1 Loading, setting up

library(here)
library(tidyverse)
library(quanteda)
library(topicmodels)
library(ldatuning)
library(tidytext)
data_path <- here("data", "processed")
file_names <- list.files(data_path)
file_paths <- file.path(data_path, file_names)
d <- file_paths %>% set_names() %>% map_df(read_csv)
write_csv(d, here("data", "combined-data.csv"))
d$post <- tokens(d$post, remove_url = TRUE, remove_numbers = TRUE)

2 Next steps

Main goal: Describe possible themes in terms of the identities/practices that individuals assume/use as evidenced through their forum activity

  1. Better understanding the topics/possible themes on their own - fleshing these out better
  • Look at more than 10 terms - maybe the top 20
  • Doing some work to define them more formally
  1. Better understanding the posts in the forums - literally understanding them, seeing what the computational analysis overlooked, seeing what other themes might be noteworthy
  2. Better understanding how the topics relate to the posts - are there more than one per post, usually one per post, etc.; are they seeming to be valid?
  • Seeing which posts have the highest probability of each topic (i.e., 10 posts that have the highest probability of being associated with a topic) - and then reading those posts - do they seem to be about what we think the topic is about
set.seed(20190213)
my_dfm <- dfm(d$post, remove = stopwords("english"), stem = TRUE, remove_punct = TRUE)
my_dtm <- my_dfm[ntoken(my_dfm) > 0,]
my_dtm <- convert(my_dtm, to = "topicmodels")
m_grams <- LDA(my_dtm, 15)
# Every document is a mixture of topics.

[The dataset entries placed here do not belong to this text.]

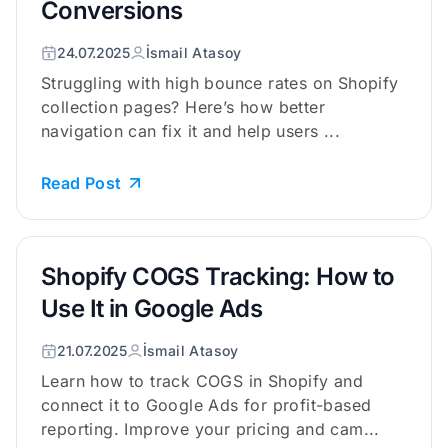
Conversions
24.07.2025
İsmail Atasoy
Struggling with high bounce rates on Shopify
collection pages? Here’s how better
navigation can fix it and help users ...
Read Post
Shopify COGS Tracking: How to
Use It in Google Ads
21.07.2025
İsmail Atasoy
Learn how to track COGS in Shopify and
connect it to Google Ads for profit-based
reporting. Improve your pricing and cam...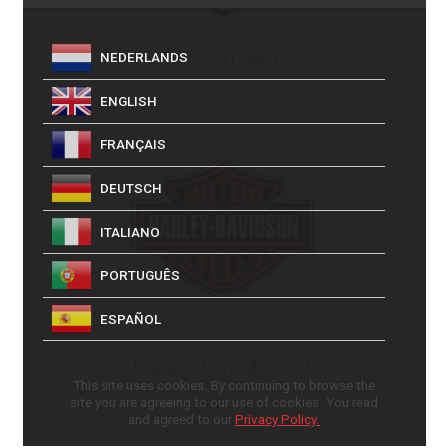
Ducati
(80)
NEDERLANDS
ENGLISH
FRANÇAIS
DEUTSCH
ITALIANO
PORTUGUÊS
ESPAÑOL
Harley Davidson
(1)
This site uses cookies. By continuing to browse the
site you are agreeing to our use of cookies. You read
and agreed to our
Privacy Policy.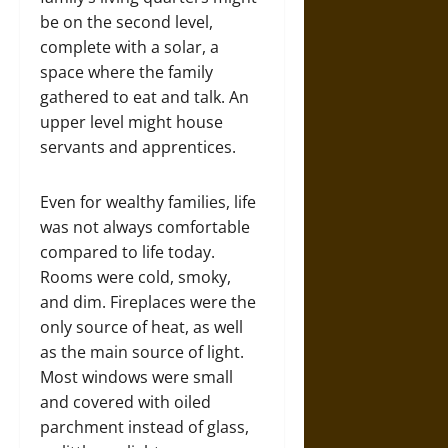
be on the second level,
complete with a solar, a
space where the family
gathered to eat and talk. An
upper level might house
servants and apprentices.
Even for wealthy families, life
was not always comfortable
compared to life today.
Rooms were cold, smoky,
and dim. Fireplaces were the
only source of heat, as well
as the main source of light.
Most windows were small
and covered with oiled
parchment instead of glass,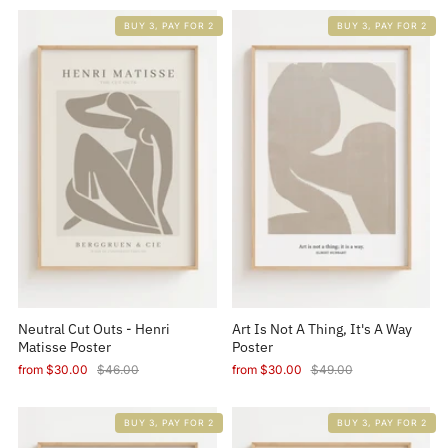
BUY 3, PAY FOR 2
BUY 3, PAY FOR 2
Neutral Cut Outs - Henri
Art Is Not A Thing, It's A Way
Matisse Poster
Poster
from
$30.00
$46.00
from
$30.00
$49.00
BUY 3, PAY FOR 2
BUY 3, PAY FOR 2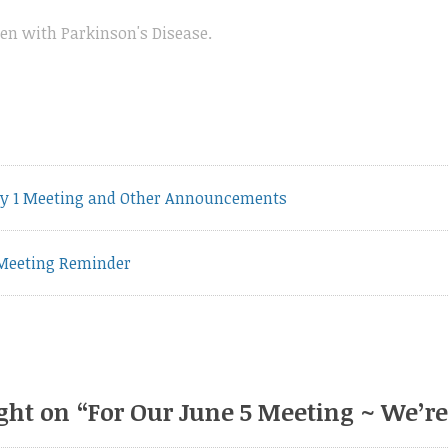
n with Parkinson's Disease
.
vious
y 1 Meeting and Other Announcements
t:
Meeting Reminder
ght on “
For Our June 5 Meeting ~ We’r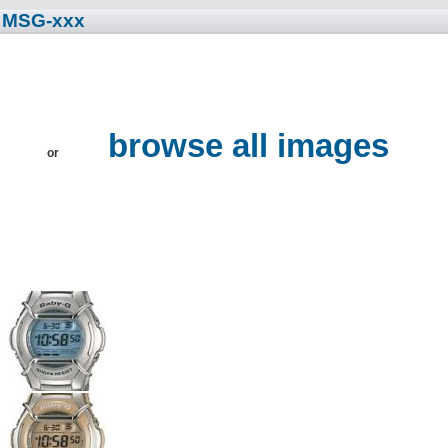
• MSG-xxx
s
browse all images
or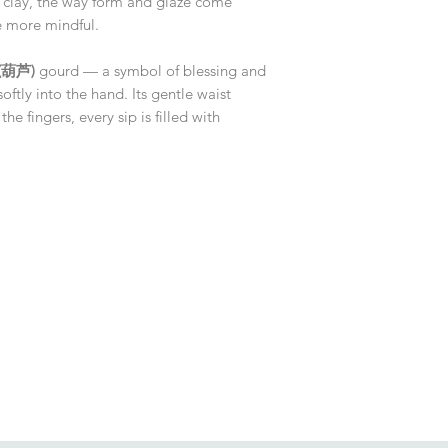
 clay, the way form and glaze come
le more mindful.
 (葫芦)
gourd — a symbol of blessing and
oftly into the hand. Its gentle waist
the fingers, every sip is filled with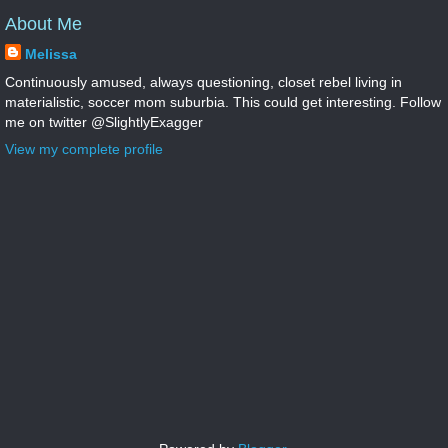
About Me
Melissa
Continuously amused, always questioning, closet rebel living in
materialistic, soccer mom suburbia. This could get interesting. Follow
me on twitter @SlightlyExagger
View my complete profile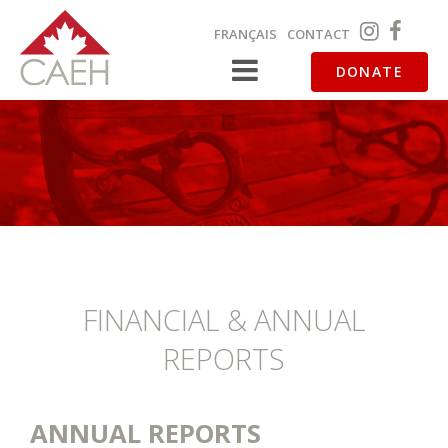
FRANÇAIS
CONTACT
DONATE
FINANCIAL & ANNUAL
REPORTS
ANNUAL REPORTS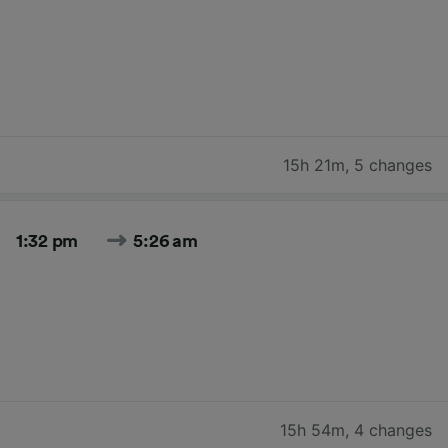
15h 21m
,
5 changes
1:32 pm
5:26 am
15h 54m
,
4 changes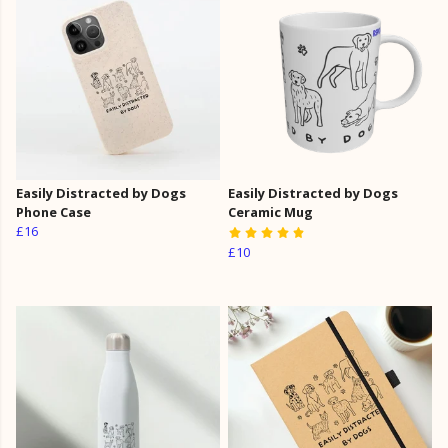
Easily Distracted by Dogs
Easily Distracted by Dogs
Phone Case
Ceramic Mug
£16
£10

We imagine that each document may contain words from several topics in particular proportions. For example, in a two-topic model we could say “Document 1 is 90% topic A and 10% topic B, while Document 2 is 30% topic A and 70% topic B.”
# Every topic is a mixture of words. For example, we could imagine a two-topic model of American news, with one topic for “politics” and one for “entertainment.” The most common words in the politics topic might be “President”, “Congress”, and “government”, while the entertainment topic may be made up of words such as “movies”, “television”, and “actor”. Importantly, words can be shared between topics; a word like “budget” might appear in both equally.

=

p <- function(model) {

topics <- tidytext::tidy(model, matrix = "beta")

top_terms <- topics %>%
  group_by(topic) %>%
  top_n(10, beta) %>%
  ungroup() %>%
  arrange(topic, -beta)

p <- top_terms %>%
  mutate(term = reorder(term, beta)) %>%
  ggplot(aes(term, beta, fill = factor(topic))) +
  geom_col(show.legend = FALSE) +
  facet_wrap(~ topic, scales = "free") +
  coord_flip()

p
}
# Notice that this has turned the model into a one-topic-per-term-per-row format. For each combination, the model computes the probability of that term being generated from that topic. For example, the term “aaron” has a 1.686917×10-12 probability of being generated from topic 1, but a  3.8959408×10−5 probability of being generated from topic 2.
p(m_grams)

ggsave("m-grams.png", width = 10, height = 10)
library(tidytext)
document_probs <- tidytext::tidy(m_grams, matrix = "gamma")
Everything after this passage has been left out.